Do any lines in the data below contain "bacs"? If so, copy every one of them.
***
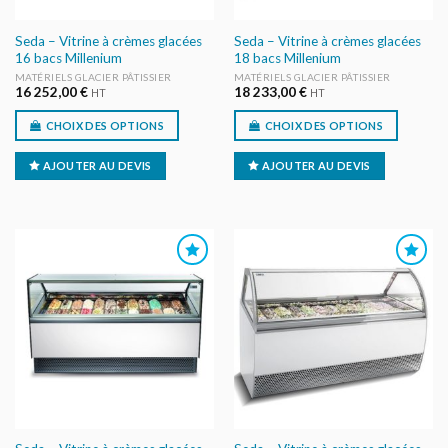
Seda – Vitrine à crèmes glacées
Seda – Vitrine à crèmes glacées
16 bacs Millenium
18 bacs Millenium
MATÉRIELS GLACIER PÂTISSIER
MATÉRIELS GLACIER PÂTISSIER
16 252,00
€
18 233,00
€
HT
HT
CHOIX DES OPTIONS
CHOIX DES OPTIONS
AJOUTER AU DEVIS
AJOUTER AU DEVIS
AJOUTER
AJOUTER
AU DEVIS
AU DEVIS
***
* EXERCISE RESPONSE
16 bacs Millenium
18 bacs Millenium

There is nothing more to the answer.